Turkpidya
- The logo of Turkpidya
- Website type: Online encyclopedia
- Available in: 24 languages
- List of languages English German Danish Spanish French Italian Hungarian Dutch Portuguese Romanian Turkish Croatian Polish Czech Greek Bulgarian Russian Serbian Hebrew Arabic Persian Japanese Korean Chinese
- Country of origin: Turkey
- Owner: Abdullah Habib
- Website: turkpidya.com
- Registration: None
- Launched: June 2020
- Current status: Active

= Turkpidya =

Online encyclopedia focused on Turkey and Turkic countries

Turkpidya is the first online encyclopedia about Turkey and Turkic countries, founded in June 2020 by Abdullah Habib. The platform offers information on a range of topics related to Turkey, including its culture, history, and economy.

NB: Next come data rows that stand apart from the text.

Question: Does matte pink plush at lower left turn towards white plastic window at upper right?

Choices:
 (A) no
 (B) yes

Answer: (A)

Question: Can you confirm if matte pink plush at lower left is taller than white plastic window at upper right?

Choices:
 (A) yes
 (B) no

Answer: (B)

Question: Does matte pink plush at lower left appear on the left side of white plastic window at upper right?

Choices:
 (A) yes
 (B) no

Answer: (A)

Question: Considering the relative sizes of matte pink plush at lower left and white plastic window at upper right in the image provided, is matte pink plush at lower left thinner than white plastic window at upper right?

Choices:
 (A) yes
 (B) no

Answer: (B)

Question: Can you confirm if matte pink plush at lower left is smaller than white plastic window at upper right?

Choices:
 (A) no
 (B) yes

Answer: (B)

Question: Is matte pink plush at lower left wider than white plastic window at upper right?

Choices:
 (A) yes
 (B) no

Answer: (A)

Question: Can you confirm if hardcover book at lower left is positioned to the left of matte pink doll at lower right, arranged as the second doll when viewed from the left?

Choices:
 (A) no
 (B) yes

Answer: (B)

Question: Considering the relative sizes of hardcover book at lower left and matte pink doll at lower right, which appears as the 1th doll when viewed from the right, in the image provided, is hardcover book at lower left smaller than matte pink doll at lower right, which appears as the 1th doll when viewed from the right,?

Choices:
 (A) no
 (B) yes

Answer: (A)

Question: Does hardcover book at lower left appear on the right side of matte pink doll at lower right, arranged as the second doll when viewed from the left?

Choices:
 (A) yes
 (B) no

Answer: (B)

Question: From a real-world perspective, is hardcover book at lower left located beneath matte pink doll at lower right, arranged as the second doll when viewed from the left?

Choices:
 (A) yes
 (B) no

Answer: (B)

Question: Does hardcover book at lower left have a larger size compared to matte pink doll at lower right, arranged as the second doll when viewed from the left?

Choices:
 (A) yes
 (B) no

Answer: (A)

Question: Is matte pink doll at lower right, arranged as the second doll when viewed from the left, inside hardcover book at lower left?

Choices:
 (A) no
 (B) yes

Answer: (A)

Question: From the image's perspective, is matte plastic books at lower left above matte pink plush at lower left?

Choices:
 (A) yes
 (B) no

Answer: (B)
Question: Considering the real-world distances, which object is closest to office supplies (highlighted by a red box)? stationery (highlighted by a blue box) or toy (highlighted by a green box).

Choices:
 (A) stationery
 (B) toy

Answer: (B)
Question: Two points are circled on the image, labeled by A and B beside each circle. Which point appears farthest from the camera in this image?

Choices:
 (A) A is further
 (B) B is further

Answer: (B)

== Development and features ==
Turkpidya was established in the middle of 2020 by Abdullah Habib, a student at Eskisehir Technical University. Habib, who has Egyptian and Turkish heritage, founded the platform drawing from his personal background.

Turkpidya was initially launched supporting Turkish, Arabic, English, and German. The platform, now offering content in 23 languages, seeks to provide information about Turkey and other Turkic nations.

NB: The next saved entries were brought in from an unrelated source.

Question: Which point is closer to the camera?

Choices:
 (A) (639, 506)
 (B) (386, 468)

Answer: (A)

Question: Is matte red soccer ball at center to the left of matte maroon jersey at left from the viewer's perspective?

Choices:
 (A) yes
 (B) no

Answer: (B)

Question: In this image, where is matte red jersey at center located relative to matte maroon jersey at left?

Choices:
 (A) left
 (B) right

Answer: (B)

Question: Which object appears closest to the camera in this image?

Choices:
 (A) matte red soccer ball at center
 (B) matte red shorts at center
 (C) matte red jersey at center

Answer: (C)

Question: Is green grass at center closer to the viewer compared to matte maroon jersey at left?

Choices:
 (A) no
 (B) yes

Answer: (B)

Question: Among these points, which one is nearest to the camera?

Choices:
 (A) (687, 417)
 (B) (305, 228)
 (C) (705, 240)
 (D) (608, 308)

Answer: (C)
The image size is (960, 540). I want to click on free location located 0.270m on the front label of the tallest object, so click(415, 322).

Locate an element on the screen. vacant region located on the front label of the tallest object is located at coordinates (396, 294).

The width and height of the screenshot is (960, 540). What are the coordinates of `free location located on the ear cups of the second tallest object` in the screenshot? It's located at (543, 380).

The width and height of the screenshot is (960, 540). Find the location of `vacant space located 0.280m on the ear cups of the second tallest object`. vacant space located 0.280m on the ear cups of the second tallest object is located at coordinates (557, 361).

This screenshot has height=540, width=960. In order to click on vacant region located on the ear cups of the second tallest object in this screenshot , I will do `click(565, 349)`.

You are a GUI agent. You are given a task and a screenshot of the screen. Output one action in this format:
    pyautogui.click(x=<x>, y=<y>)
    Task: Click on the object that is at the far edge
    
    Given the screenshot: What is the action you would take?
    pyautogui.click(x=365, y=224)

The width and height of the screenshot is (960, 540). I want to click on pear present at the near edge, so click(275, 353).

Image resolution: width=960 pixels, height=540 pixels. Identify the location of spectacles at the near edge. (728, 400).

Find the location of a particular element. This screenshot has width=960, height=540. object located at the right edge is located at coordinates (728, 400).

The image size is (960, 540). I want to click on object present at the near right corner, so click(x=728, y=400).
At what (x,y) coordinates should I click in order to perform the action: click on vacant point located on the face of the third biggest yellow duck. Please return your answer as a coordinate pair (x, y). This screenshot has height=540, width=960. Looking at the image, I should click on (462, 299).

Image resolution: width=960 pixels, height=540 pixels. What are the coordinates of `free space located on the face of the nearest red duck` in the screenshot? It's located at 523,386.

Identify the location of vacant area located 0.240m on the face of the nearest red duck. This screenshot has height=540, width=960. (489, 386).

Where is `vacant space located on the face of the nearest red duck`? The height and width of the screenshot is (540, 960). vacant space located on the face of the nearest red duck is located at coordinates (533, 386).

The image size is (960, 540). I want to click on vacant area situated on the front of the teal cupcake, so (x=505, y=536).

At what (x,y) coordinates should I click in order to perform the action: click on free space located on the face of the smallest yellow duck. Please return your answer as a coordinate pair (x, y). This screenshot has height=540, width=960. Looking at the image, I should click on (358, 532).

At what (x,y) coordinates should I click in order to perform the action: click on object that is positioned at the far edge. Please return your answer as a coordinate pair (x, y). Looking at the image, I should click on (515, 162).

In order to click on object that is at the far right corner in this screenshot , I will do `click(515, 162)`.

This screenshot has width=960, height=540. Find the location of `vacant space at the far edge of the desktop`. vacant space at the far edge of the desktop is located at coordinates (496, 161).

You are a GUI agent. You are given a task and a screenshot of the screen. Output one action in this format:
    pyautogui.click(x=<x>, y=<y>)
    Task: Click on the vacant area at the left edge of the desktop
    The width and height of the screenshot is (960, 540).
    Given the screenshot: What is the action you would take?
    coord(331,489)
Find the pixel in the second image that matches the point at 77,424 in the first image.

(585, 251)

Turkpidya has expressed intentions to align with Turkey's 11th Development Plan by establishing partnerships with the Turkish Ministry of Foreign Affairs, the Ministry of Culture and Tourism, and the Ministry of Commerce.

The team of Turkpidya, now consisting of different members, translators and volunteers globally, produces content on a variety of topics.

=== Growth ===
In 2020, Turkpidya's founder stated that they have 200 articles making approximately a total of written 150 thousand words.

In early 2023, people who visit the site read an average of 100 thousand words every day.

== Expanding to other Turkic nations ==

Turkpidya's expansion plans include extending its coverage beyond Turkey to encompass other Turkic nations. The expansion, as planned by the Turkish encyclopedia includes incorporating information about the diverse cultures, histories, and economies of Turkic states, include nations such as Kazakhstan and Azerbaijan.